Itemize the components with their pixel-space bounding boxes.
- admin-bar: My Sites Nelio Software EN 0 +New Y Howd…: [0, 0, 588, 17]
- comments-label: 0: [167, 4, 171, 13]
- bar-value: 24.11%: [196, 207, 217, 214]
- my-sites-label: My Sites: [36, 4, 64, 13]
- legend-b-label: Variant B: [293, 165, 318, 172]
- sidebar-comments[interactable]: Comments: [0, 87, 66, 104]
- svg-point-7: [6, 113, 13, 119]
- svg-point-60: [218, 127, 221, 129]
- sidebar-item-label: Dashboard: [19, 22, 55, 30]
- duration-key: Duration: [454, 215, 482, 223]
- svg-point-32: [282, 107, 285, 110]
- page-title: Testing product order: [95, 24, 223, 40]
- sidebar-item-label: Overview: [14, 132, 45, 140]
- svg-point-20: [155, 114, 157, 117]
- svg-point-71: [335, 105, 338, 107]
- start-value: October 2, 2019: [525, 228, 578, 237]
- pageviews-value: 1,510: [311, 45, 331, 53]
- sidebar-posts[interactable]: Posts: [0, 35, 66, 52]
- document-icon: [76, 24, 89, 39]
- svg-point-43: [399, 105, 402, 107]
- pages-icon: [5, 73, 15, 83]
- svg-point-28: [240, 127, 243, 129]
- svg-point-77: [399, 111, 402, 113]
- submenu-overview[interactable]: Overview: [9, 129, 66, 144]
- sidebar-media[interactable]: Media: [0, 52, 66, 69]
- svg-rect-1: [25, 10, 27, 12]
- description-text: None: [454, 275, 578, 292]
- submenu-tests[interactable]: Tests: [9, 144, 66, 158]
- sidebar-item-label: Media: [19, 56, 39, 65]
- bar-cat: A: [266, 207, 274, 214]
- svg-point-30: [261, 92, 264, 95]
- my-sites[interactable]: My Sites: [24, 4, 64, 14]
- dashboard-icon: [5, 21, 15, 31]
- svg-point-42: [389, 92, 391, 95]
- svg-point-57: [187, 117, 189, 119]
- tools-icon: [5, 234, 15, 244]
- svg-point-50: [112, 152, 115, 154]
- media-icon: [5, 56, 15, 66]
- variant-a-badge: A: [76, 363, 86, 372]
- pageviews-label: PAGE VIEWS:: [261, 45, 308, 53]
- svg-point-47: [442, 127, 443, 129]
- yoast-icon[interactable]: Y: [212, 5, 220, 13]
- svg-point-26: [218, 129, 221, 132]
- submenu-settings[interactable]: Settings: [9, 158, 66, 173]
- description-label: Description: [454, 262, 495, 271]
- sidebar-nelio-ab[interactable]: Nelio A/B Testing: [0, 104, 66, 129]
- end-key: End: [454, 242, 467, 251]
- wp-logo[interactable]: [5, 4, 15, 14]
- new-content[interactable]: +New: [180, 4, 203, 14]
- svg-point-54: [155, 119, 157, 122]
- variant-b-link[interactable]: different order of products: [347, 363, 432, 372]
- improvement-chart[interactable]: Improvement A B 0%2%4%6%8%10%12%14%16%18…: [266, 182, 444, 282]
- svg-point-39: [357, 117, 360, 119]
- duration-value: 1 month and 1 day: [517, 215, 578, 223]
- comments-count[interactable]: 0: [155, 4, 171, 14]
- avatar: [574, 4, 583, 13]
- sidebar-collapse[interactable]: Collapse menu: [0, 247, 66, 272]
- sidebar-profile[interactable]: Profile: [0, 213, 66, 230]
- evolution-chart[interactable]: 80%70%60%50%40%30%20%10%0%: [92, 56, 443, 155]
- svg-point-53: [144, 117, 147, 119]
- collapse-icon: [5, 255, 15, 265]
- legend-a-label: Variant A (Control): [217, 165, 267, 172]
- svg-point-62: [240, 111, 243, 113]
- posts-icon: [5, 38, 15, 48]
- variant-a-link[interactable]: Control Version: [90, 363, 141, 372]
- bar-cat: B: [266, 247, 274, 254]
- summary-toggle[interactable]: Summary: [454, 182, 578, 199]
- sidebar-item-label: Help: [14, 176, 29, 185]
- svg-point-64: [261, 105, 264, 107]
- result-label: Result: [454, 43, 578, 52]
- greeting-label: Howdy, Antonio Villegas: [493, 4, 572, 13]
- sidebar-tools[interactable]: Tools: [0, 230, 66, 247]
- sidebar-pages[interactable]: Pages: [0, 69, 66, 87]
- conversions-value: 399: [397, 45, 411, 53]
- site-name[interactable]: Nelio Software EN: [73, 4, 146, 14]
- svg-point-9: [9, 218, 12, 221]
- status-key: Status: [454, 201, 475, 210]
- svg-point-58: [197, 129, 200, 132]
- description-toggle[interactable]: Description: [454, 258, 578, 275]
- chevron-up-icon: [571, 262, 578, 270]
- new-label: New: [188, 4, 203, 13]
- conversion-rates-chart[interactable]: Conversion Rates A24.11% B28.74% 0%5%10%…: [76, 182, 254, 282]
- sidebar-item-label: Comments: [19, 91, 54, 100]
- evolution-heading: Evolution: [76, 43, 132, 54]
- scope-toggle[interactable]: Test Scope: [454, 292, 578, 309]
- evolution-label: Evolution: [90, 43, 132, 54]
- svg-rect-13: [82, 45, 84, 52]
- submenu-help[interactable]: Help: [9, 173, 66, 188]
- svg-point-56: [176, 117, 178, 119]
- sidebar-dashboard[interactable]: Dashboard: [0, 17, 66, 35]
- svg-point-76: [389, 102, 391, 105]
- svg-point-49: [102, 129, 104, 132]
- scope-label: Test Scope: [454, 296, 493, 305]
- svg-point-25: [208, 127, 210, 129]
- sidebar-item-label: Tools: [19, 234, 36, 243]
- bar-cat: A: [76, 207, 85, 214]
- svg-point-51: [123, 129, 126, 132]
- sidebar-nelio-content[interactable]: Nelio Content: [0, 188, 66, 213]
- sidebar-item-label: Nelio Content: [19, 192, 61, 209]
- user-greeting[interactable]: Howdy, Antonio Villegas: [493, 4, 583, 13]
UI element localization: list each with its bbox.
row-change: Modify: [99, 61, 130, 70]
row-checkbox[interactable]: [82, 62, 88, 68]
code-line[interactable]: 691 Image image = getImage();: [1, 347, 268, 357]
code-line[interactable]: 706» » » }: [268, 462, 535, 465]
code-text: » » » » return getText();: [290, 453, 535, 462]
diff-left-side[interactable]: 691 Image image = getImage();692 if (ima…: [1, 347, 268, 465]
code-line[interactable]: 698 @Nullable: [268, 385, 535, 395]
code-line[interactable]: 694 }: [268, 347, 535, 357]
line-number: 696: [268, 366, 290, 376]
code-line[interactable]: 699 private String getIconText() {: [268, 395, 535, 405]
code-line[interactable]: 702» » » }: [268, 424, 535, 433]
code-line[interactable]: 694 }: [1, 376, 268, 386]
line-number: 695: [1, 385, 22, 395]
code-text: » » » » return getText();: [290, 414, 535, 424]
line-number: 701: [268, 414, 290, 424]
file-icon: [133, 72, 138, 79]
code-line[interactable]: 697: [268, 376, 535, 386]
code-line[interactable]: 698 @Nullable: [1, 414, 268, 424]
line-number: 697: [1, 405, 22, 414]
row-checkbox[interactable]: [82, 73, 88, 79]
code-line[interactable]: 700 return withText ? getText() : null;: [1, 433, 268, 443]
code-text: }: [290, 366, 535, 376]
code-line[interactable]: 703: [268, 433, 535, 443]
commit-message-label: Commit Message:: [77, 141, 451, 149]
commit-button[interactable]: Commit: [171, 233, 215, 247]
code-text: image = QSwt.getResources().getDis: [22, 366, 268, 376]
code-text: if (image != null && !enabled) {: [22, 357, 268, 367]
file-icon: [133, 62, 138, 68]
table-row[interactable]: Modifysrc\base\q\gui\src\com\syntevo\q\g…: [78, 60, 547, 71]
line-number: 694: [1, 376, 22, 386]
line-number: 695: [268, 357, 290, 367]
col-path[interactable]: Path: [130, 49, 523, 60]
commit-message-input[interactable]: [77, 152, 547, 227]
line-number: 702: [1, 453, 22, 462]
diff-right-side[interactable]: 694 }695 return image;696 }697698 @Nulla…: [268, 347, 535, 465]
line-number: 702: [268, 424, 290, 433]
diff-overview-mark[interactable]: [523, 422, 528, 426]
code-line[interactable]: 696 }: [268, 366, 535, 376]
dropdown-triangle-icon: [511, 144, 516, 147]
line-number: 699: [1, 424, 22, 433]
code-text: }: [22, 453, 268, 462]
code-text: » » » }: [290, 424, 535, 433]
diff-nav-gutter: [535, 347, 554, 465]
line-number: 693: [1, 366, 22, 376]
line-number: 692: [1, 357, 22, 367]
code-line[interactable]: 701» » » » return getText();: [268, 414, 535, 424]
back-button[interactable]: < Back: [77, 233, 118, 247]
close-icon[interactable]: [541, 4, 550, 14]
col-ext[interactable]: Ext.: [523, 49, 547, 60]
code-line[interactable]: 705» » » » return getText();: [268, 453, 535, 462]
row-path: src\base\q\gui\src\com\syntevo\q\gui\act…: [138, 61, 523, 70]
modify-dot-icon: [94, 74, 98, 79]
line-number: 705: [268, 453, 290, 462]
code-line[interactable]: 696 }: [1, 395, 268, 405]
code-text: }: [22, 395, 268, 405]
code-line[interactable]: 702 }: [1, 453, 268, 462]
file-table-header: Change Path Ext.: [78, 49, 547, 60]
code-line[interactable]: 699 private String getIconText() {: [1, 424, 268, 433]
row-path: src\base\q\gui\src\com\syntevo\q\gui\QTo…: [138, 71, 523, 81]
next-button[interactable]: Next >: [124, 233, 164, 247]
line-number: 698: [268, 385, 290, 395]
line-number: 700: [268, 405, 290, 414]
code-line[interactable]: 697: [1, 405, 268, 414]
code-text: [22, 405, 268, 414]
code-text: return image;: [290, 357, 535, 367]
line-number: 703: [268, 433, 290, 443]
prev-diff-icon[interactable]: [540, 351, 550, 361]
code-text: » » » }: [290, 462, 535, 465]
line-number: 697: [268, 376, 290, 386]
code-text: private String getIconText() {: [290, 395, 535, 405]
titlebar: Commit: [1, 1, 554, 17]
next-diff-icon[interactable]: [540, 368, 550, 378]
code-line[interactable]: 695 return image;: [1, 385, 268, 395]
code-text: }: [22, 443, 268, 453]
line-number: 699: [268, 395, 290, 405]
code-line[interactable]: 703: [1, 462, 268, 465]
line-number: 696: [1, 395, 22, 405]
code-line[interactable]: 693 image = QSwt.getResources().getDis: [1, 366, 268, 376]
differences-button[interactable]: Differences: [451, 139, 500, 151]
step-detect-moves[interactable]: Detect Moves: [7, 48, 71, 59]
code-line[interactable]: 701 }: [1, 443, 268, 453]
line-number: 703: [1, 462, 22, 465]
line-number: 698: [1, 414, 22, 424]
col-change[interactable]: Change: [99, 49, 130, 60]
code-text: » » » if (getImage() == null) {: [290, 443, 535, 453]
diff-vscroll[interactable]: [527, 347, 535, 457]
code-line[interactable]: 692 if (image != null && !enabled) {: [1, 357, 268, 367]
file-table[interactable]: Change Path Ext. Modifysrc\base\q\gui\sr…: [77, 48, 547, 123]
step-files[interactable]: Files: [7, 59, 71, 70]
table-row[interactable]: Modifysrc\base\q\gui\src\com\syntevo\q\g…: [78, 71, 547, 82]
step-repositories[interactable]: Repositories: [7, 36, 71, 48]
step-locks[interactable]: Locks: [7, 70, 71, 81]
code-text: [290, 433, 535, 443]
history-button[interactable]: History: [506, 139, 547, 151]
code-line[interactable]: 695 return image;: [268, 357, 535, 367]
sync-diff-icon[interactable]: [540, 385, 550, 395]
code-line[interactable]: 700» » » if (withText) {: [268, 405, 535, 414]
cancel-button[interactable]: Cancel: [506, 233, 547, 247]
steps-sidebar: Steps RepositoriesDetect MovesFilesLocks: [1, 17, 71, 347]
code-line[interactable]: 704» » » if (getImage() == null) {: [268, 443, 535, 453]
——
• _TASK STATEMENT_
Check every line above for the string "getDis" and copy those that have it.

• _EXERCISE RESULT_
code-text: image = QSwt.getResources().getDis: [22, 366, 268, 376]
code-line[interactable]: 693 image = QSwt.getResources().getDis: [1, 366, 268, 376]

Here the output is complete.